The author of 'The Beliefnet Guide to Kabbalah' answers your questions about these mystical teachings.
Why the Red String?
My family is of Italian origin (parents are first-generation American). Babies in my family have been wearing a red string on their arm or pinned to their sweater or carrier for as long as I can remember to ward off the evil eye or "Mal Oche." Is there a connection to Madonna and other celebrities who follow Kabbalah and wear a red string?

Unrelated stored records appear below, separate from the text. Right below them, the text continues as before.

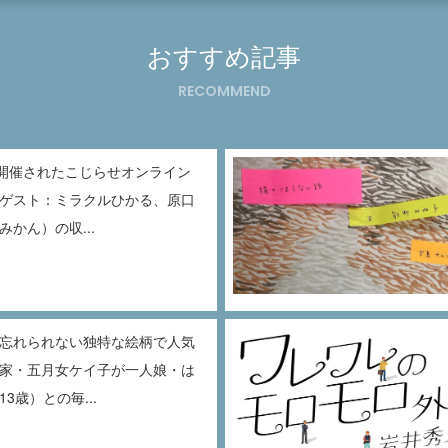
おすすめ記事
RECOMMEND
に開催されたこじらせオンライン
ゲスト：ミラクルひかる、原口
かん）の収...
忘れられない独特な絵柄で人気
家・五月女ケイ子が一人娘・は
3歳）との毎...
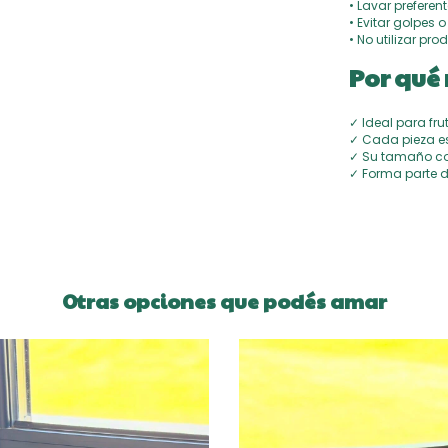
• Lavar prefere
• Evitar golpes
• No utilizar pr
Por qué 
✓ Ideal para f
✓ Cada pieza e
✓ Su tamaño com
✓ Forma parte d
Otras opciones que podés amar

For celebrities like Demi Moore, Ashton Kutcher, Lindsay Lohan, Britney Spears, Madonna-and even Madonna's daughter Lourdes-it has become fashionable to wear a "Kabbalah" bracelet made out of braided red string to protect them from "the unfriendly stare and unkind glances," as the Kabbalah Centre (where the string sells for $26 a length) puts it. Surprisingly, though, this tradition is not explicitly from Kabbalah. Many Mediterranean cultures wear red to ward off the evil eye. There are biblical traditions associated with a red string as well. Wrapping a red string around the tomb of the matriarch Rachel is supposed to protect women in childbirth. Since Rachel is associated with the Shekhinah (in Kabbalah, the divine presence), there are also some kabbalistic overtones. One nonsupernatural explanation of the string's power is that it reminds the wearer to bear himself or herself with humility, so as not to attract envy.
Is There a Minimum Age?
I've heard that Jews aren't supposed to study Kabbalah until they're at least 40. Does anyone still follow that rule?

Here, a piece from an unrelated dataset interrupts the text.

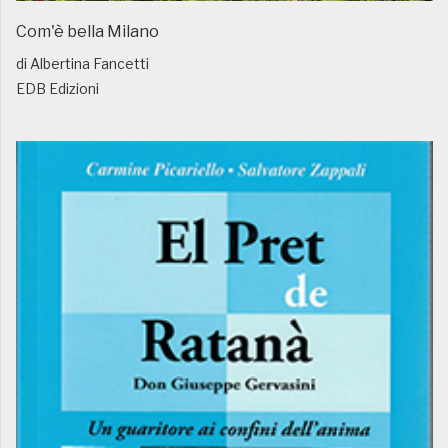
Com'è bella Milano
di Albertina Fancetti
EDB Edizioni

It was never a hard-and-fast rule, it was simply one tradition. Age 20 was good enough for many teachers, provided the students had attained a sufficient level of learning about the Torah and the Talmud and seemed mentally and emotionally stable. Nowadays, it's up to the teacher. I'm sure there are some ultra-orthodox teachers who follow the 40-only rule; others believe that even children can benefit from exposure to Kabbalah principles.